The legislation would also curb opportunities for employees to work independently through gig economy platforms, such as Uber and Lyft, and more traditional independent contractor roles, such as consulting, freelance writing and providing specialized construction services to multiple jobsites. This would stifle the ability of independent contractors to determine their own hours, what work they choose to do and how they choose to perform that work, which are often the main appeals of an independent contractor role.
In addition, the PRO Act attacks employee privacy by forcing employers to disclose personal information on all employees to union officials, including phone numbers, email addresses and schedules—without employees’ consent. And what’s more shocking, unions are not required to protect this personal information. Not only does this requirement violate state privacy laws, it exposes employees and their families to union organizing harassment and intimidation on the jobsite and at home.
The PRO Act would also override state right-to-work laws. A total of 27 states have passed right-to-work laws prohibiting employers from requiring employees to join unions as a condition of employment. By gutting state right-to-work laws, the PRO Act will force individuals to join a specific union and forfeit a portion of their hard-earned paychecks to support the activities and influence of unions if they want a job at a unionized jobsite, factory, school or company. In contrast, allowing employees to freely choose whether to financially support or join a union is a win-win, because it incentivizes unions to be more competitive and offer a better product to both businesses and workers.
This legislation will have significant negative effects on small businesses, which make up the majority of the U.S. construction sector. According to a recent report by the American Action Forum (AAF), provisions of the bill would create between $22.7 billion and $47.3 billion in new, annual costs for employers. These provisions would affect 44% of private sector employers, 54.6 million workers and 8.5% of gross domestic product, according to AAF. Such additional costs would be devastating to small business owners, and would affect their ability to hire additional employees, expand employee benefits and reinvest in their businesses, which will have a ripple effect across our communities.

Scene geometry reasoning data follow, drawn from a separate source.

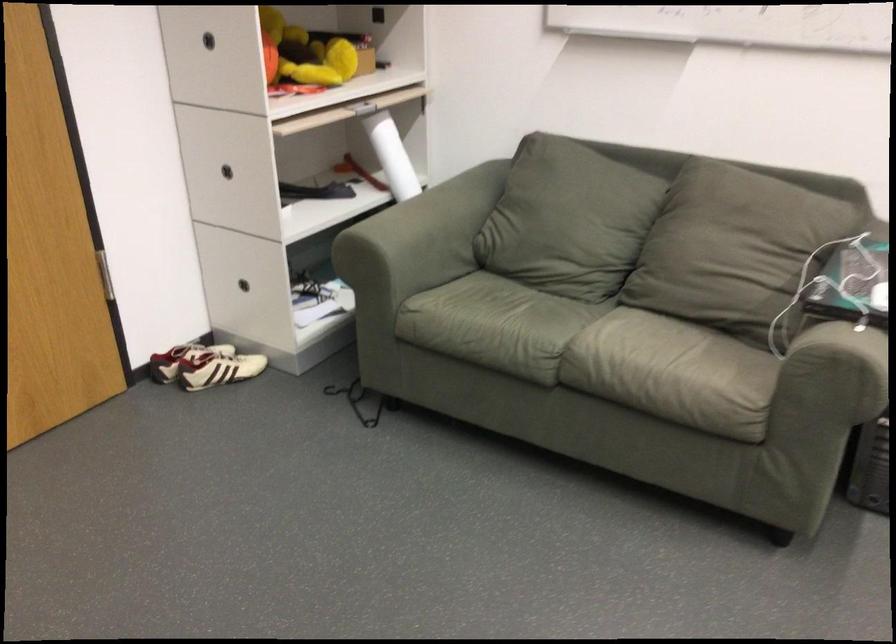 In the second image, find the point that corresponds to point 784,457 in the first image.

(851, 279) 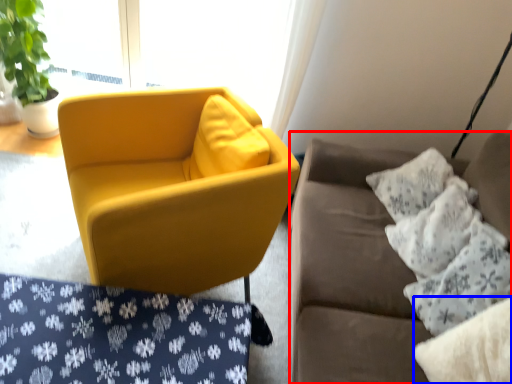 Question: Which object is closer to the camera taking this photo, studio couch (highlighted by a red box) or pillow (highlighted by a blue box)?

Choices:
 (A) studio couch
 (B) pillow

Answer: (A) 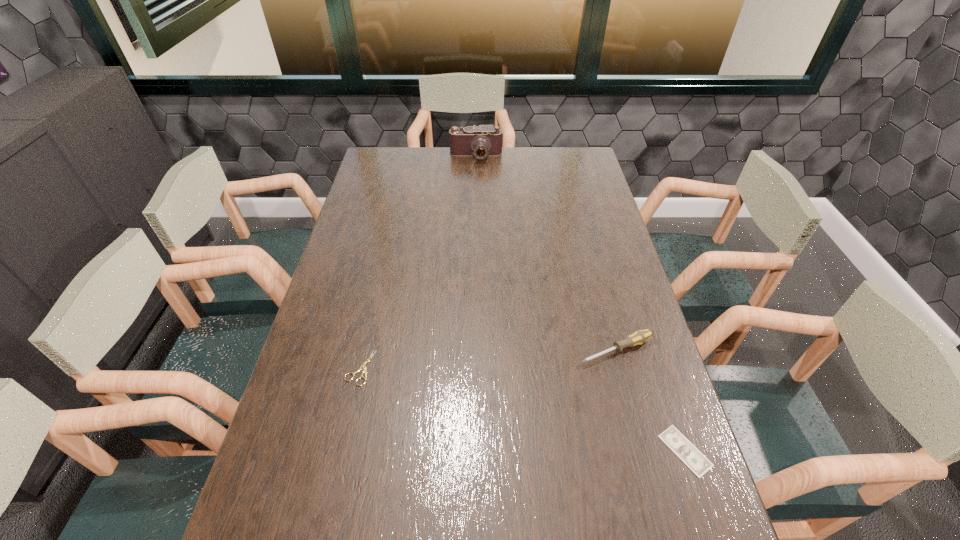 At what (x,y) coordinates should I click in order to perform the action: click on vacant area that lies between the shortest object and the second shortest object. Please return your answer as a coordinate pair (x, y). The image size is (960, 540). Looking at the image, I should click on (522, 409).

At what (x,y) coordinates should I click in order to perform the action: click on vacant area that lies between the money and the leftmost object. Please return your answer as a coordinate pair (x, y). Image resolution: width=960 pixels, height=540 pixels. Looking at the image, I should click on (522, 409).

What are the coordinates of `free space between the second shortest object and the third object from right to left` in the screenshot? It's located at (418, 262).

What are the coordinates of `vacant area that lies between the screwdriver and the shears` in the screenshot? It's located at (488, 359).

Identify the location of vacant space that's between the nearest object and the farthest object. (581, 303).

Locate an element on the screen. object that is the second closest to the third object from right to left is located at coordinates coord(364,370).

This screenshot has height=540, width=960. I want to click on object that can be found as the third closest to the leftmost object, so click(x=481, y=141).

Find the location of a particular element. This screenshot has width=960, height=540. free space that satisfies the following two spatial constraints: 1. on the back side of the leftmost object; 2. on the right side of the camera is located at coordinates (408, 156).

Where is `free space that satisfies the following two spatial constraints: 1. on the front side of the shortest object; 2. on the right side of the second shortest object`? The height and width of the screenshot is (540, 960). free space that satisfies the following two spatial constraints: 1. on the front side of the shortest object; 2. on the right side of the second shortest object is located at coordinates (342, 451).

Lastly, members of Congress who voted in favor of this legislation are attempting to implement Obama-era labor law policies that have already been rejected by the judicial system, opposed on a bipartisan basis in Congress, and/or abandoned by the agencies responsible to enforcing them. These entities realized those policies violated the law, exceeded the authority granted to the implementing agencies, or would cause serious damage to the American workplace.
If signed into law, the PRO Act will foundationally harm our nation’s businesses and curb opportunities for hardworking U.S. workers. At this point, Senate Majority Leader Mitch McConnell is not expected to bring the legislation to the Senate floor and President Trump issued a veto threat against the bill.
The outcome of the 2020 elections at the city, state and federal level will significantly shape the trajectory of the construction industry and America’s economy, which is why it’s so important to be engaged in the political process. The PRO Act is just one example of policy that could drastically impact the U.S. construction sector, and why it’s necessary to support and elect lawmakers who vote in the interest of America’s small business community and the 7.8 million jobs our industry supports across the country.